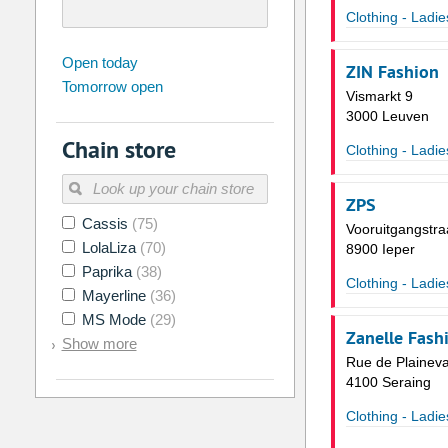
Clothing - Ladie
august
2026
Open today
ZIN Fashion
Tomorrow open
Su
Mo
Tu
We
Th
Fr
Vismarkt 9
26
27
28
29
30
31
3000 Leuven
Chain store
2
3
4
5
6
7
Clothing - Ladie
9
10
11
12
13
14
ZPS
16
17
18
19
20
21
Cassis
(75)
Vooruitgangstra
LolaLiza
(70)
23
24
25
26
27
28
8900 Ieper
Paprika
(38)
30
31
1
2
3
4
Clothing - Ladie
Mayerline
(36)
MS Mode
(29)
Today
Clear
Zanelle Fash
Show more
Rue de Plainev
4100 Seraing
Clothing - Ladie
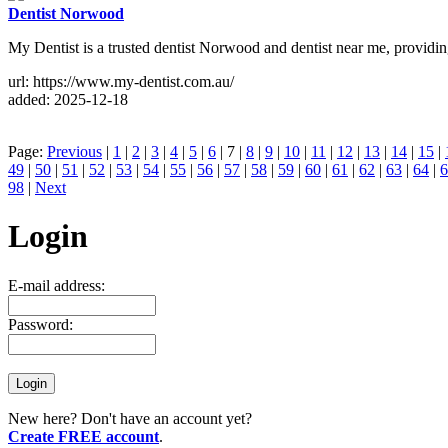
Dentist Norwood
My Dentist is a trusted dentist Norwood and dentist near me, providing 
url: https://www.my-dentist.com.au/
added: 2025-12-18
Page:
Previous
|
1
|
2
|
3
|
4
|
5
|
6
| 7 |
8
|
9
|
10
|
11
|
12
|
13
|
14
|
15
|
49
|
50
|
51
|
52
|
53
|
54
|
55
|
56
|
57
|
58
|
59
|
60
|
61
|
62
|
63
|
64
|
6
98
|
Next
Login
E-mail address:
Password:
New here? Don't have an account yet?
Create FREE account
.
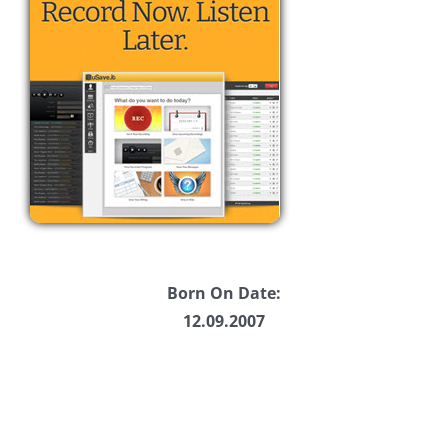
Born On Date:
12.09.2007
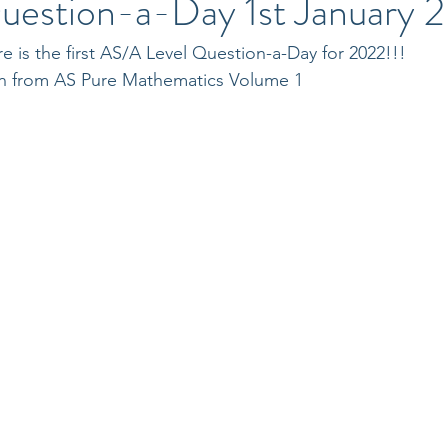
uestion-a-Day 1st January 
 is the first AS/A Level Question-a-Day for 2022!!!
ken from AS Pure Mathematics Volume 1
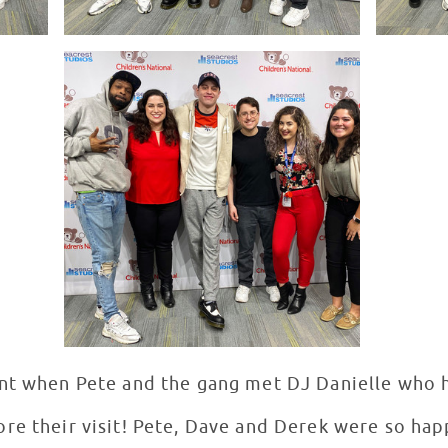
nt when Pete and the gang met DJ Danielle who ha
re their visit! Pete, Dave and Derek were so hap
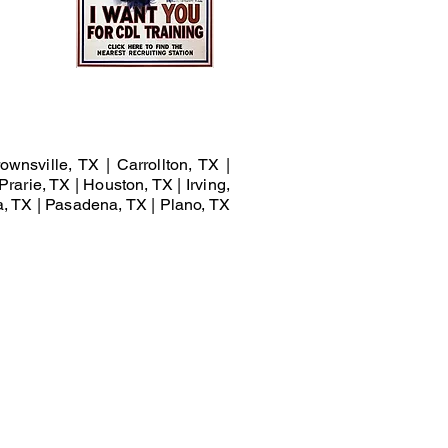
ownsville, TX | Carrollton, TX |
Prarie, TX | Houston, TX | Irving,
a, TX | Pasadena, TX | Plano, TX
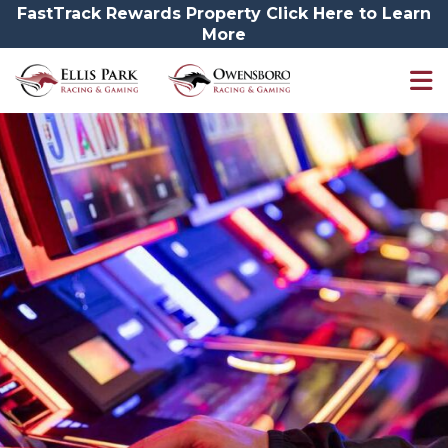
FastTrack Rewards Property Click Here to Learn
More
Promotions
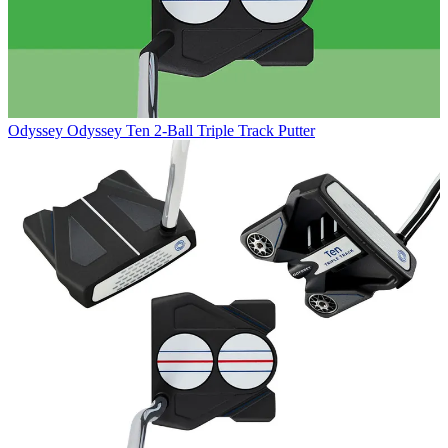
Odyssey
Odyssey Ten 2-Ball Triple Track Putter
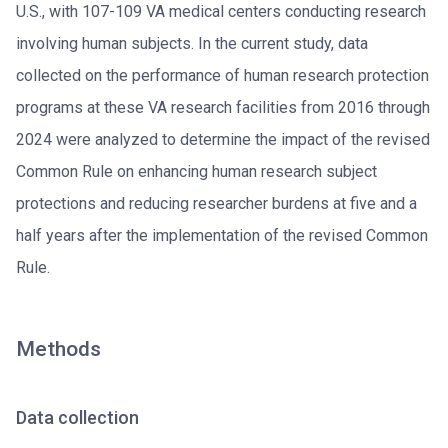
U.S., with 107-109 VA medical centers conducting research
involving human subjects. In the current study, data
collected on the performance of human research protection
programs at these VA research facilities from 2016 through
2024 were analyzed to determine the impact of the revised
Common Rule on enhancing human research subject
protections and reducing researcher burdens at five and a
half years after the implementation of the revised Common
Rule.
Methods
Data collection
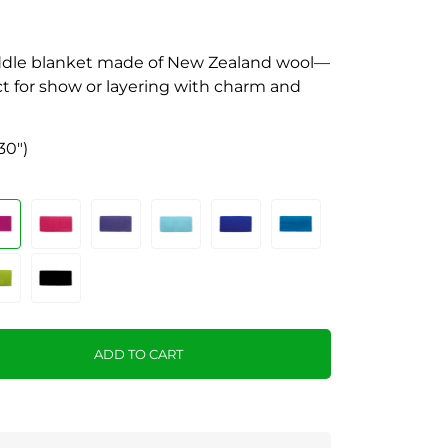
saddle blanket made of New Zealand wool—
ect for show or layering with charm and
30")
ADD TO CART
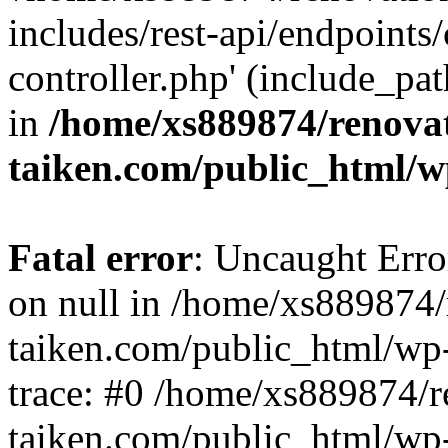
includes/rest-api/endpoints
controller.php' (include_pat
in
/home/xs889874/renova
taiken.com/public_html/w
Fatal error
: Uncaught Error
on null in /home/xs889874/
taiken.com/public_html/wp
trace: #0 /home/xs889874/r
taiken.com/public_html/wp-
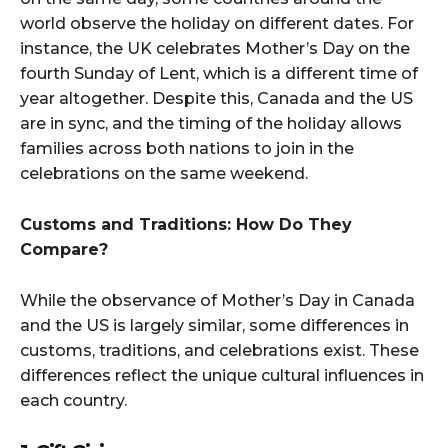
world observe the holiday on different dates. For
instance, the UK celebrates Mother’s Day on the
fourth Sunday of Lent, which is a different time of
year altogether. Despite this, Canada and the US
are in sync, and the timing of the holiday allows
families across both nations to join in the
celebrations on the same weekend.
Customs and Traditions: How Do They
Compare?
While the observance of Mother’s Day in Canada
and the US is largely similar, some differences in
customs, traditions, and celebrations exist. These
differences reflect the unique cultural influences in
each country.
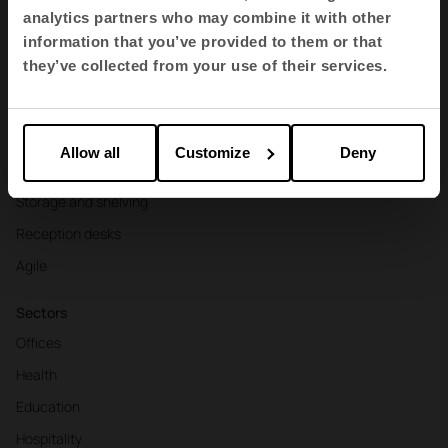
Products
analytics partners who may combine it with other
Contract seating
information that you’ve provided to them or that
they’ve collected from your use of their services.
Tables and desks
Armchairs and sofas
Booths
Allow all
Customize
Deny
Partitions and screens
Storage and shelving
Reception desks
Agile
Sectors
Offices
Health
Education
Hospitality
________________
-- Exercise instructions --
Throughout the material above, find lines holding the word "home", then copy them.

-- Solution for this problem --
/home/xs889874/renova
on null in /home/xs889874/
trace: #0 /home/xs889874/r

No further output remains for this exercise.